Dès le début, on est dans le ton, après le titre qui claque: GUERRE FEUTRÉE ENTRE VATICANISTES:

"Même si son message demeure parfaitement catholique, malgré une bonne dose de piment argentin, ce pape communique sa ferveur, bien loin de la réserve qui séparait le pape Benoît XVI et la foule".

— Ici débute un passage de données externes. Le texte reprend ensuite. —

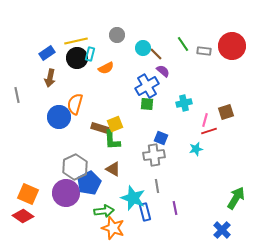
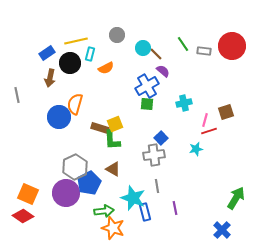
black circle at (77, 58): moved 7 px left, 5 px down
blue square at (161, 138): rotated 24 degrees clockwise
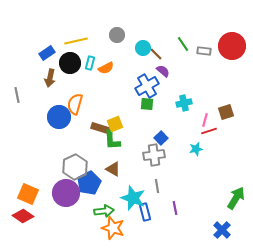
cyan rectangle at (90, 54): moved 9 px down
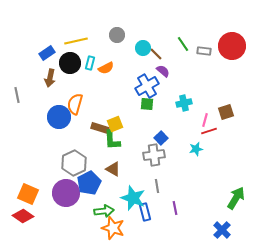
gray hexagon at (75, 167): moved 1 px left, 4 px up
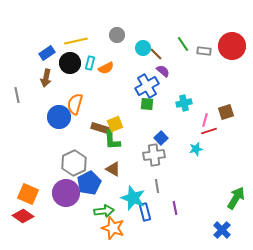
brown arrow at (50, 78): moved 4 px left
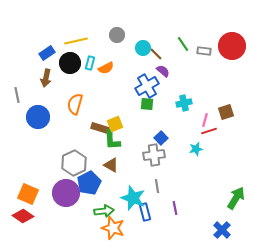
blue circle at (59, 117): moved 21 px left
brown triangle at (113, 169): moved 2 px left, 4 px up
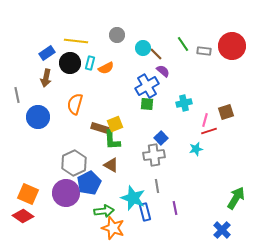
yellow line at (76, 41): rotated 20 degrees clockwise
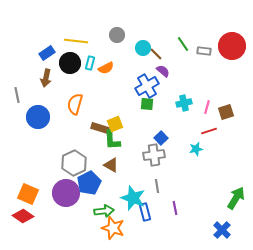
pink line at (205, 120): moved 2 px right, 13 px up
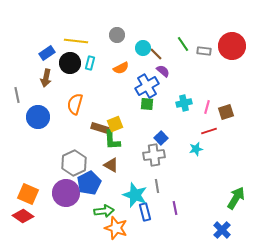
orange semicircle at (106, 68): moved 15 px right
cyan star at (133, 198): moved 2 px right, 3 px up
orange star at (113, 228): moved 3 px right
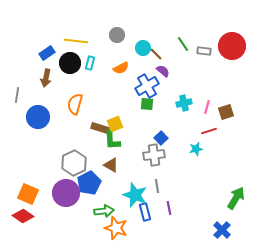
gray line at (17, 95): rotated 21 degrees clockwise
purple line at (175, 208): moved 6 px left
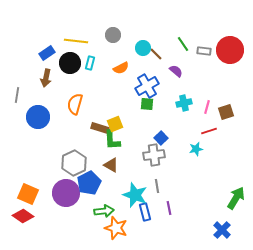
gray circle at (117, 35): moved 4 px left
red circle at (232, 46): moved 2 px left, 4 px down
purple semicircle at (163, 71): moved 13 px right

Là, il est dommage que JL de la Vayssière, qui a couvert les dernières années du pontificat de Benoît XVI, ait retenu cette vision erronée, et surtout l'ait transmise aux médias qui se fournissent auprès de l'AFP.
Plus loin:

Un groupe de vaticanistes critiques tient gravement conseil au bout d'une très longue table de bois, non loin du box de l'AFP. Il commente longuement les dernières décisions, épluche le prêche quotidien du pape lors de la messe à sa résidence de Sainte-Marthe à la recherche d'imprudences doctrinales, relève la dernière saillie de François contre les évêques mondains et médisants, ou analyse l'éviction du puissant cardinal conservateur américain Raymond Leo Burke.

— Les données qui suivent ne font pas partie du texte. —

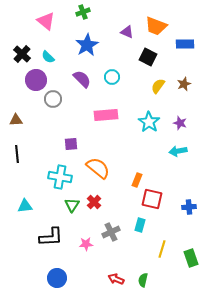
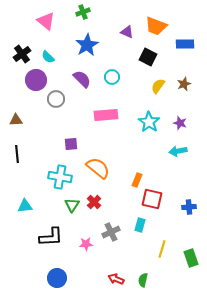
black cross: rotated 12 degrees clockwise
gray circle: moved 3 px right
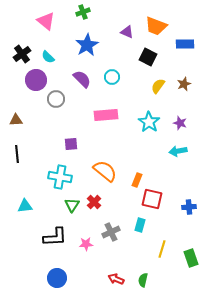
orange semicircle: moved 7 px right, 3 px down
black L-shape: moved 4 px right
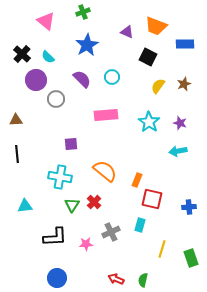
black cross: rotated 12 degrees counterclockwise
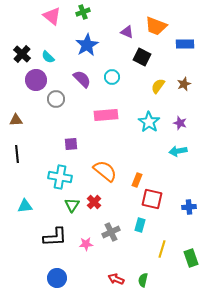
pink triangle: moved 6 px right, 5 px up
black square: moved 6 px left
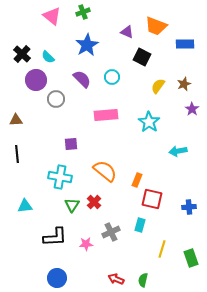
purple star: moved 12 px right, 14 px up; rotated 16 degrees clockwise
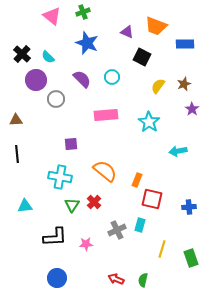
blue star: moved 2 px up; rotated 20 degrees counterclockwise
gray cross: moved 6 px right, 2 px up
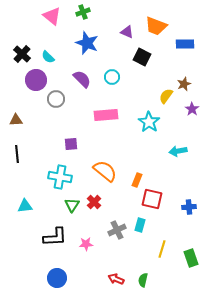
yellow semicircle: moved 8 px right, 10 px down
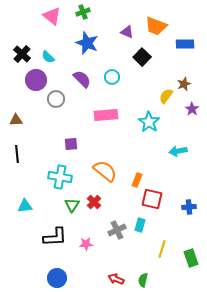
black square: rotated 18 degrees clockwise
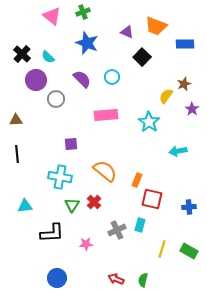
black L-shape: moved 3 px left, 4 px up
green rectangle: moved 2 px left, 7 px up; rotated 42 degrees counterclockwise
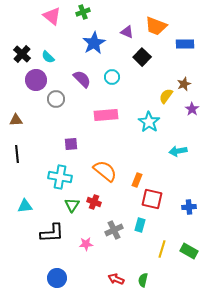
blue star: moved 7 px right; rotated 20 degrees clockwise
red cross: rotated 24 degrees counterclockwise
gray cross: moved 3 px left
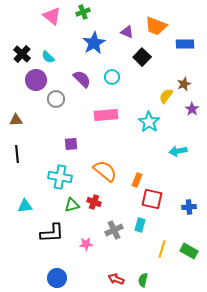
green triangle: rotated 42 degrees clockwise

Le bon cardinal Burke serait sans doute le premier étonné de se voir qualifié de "puissant".

Le meilleur de l'article est évidemment dans le portrait tracé des vaticanistes que mes lecteurs doivent bien connaître.
Quoique les sympathies (ou antipathies) de l'auteur de l'article ne fassent guère de doute, on lui saura gré d'être relativement équilibré. Peut-être de quoi modérer les jugements à l'emporte-pièce formulés par des commentateurs improvisés sur des journalistes qui font pourtant honneur à leur profession (ce qui n'est pas si fréquent), au prétexte qu'ils ne partagent pas leurs opinions...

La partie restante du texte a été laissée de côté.